Em um artigo publicado no blog do Fórum de Governança Corporativa da Escola de Direito de Harvard, Chris Rushton, Jeff Jackson e Marie Römer, da Glass, Lewis & Co, empresa de consultoria para votação em assembleia (proxy advisory), apresentou um panorama de alguns dos principais mercados dos impactos do coronavírus na publicação de documentos corporativos e na realização de assembleias de acionistas.

Ásia 

As primeiras medidas emergiram em países asiáticos, os primeiros atingidos pela doença infecciosa. As bolsas chinesas de Shenzhen e de Xangai adiaram de março para 30 de abril o prazo para publicação de relatórios anuais. Em Singapura, as empresas ganharam dois meses adicionais para a realização de assembleias de aprovação de contas de 2019. 

Na Coreia do Sul, companhias não serão punidas por atraso na entrega de seus demonstrativos financeiros se atenderem a uma das condições: ter as principais operações em áreas domésticas afetadas ou na China; ou não ter sido capaz de concluir a auditoria externa por causa da epidemia ou medidas de desinfecção.   

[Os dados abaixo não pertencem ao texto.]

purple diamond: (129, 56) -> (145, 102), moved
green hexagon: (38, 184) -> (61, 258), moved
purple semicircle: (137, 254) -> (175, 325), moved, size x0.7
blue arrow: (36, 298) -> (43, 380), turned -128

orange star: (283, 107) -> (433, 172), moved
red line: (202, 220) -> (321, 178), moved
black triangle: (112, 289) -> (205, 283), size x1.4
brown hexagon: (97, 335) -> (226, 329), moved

Ainda segundo os autores da Glass, Lewis, empresas tailandesas foram autorizadas a solicitar adiamento do registro de suas demonstrações financeiras no órgão regulador do mercado de capitais, caso a crise tenha impedido o conselho de administração de se reunir para aprovar os balanços. 

Reino Unido 

O governo britânico anunciou, nesta quinta-feira (19), que as companhias podem solicitar prazo adicional para arquivamento de seus balanços antes da data-limite em função da pandemia. Segundo o Financial Reporting Council, órgão regulador, a lei prevê até três meses de extensão de prazo, mas a Companies House, autoridade que recebe esses registros das companhias, tem como política não autorizar os pedidos, a não ser em situações extremas.    

Em relação às assembleias, o FRC emitiu um guia para esclarecer dúvidas sobre como adiar, mudar o local da assembleia ou viabilizar participação remota. 

Brasil

No Brasil, a Comissão de Valores Mobiliários (CVM) não pode adiar adiar os prazos de realização de assembleias e publicação de demonstrações financeiras que são definidos na Lei 6.404/1976. Entidades do mercado já se articulam para que seja editada uma medida provisória (MP) alterando os pontos necessários para uma flexibilização dos prazos. 

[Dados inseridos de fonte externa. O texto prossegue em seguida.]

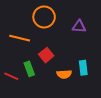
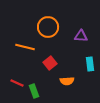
cyan rectangle: (83, 68) -> (90, 64), moved
green rectangle: (29, 69) -> (34, 91), moved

De qualquer maneira, a autarquia está avaliando a situação das companhias e que medidas pode adotar dentro de suas competências. Além de já ter interrompido suas atividades presenciais, inclusive o recebimento de documentos físicos, a CVM também alterou prazos de procedimentos de ofertas públicas.

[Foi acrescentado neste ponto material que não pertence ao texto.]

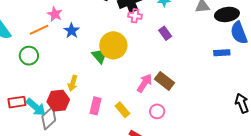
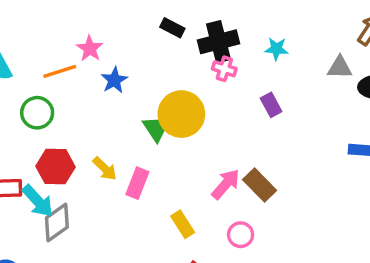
yellow arrow: (73, 83) -> (105, 169), turned -70
red hexagon: (58, 101) -> (55, 167), moved
pink rectangle: (95, 106) -> (137, 183), moved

Quanto à participação remota em assembleias, apesar das dificuldades logísticas enfrentadas pelas companhias e pelos investidores, a CVM vem evoluindo na norma. Desde 2018, todas as companhias abertas de categoria A (emissoras de valores mobiliários admitidos à negociação em bolsa) são obrigadas a adotar o boletim de voto à distância, ainda que mantendo os encontros presenciais.

*Danilo Gregório é gerente de Advocacy do IBGC.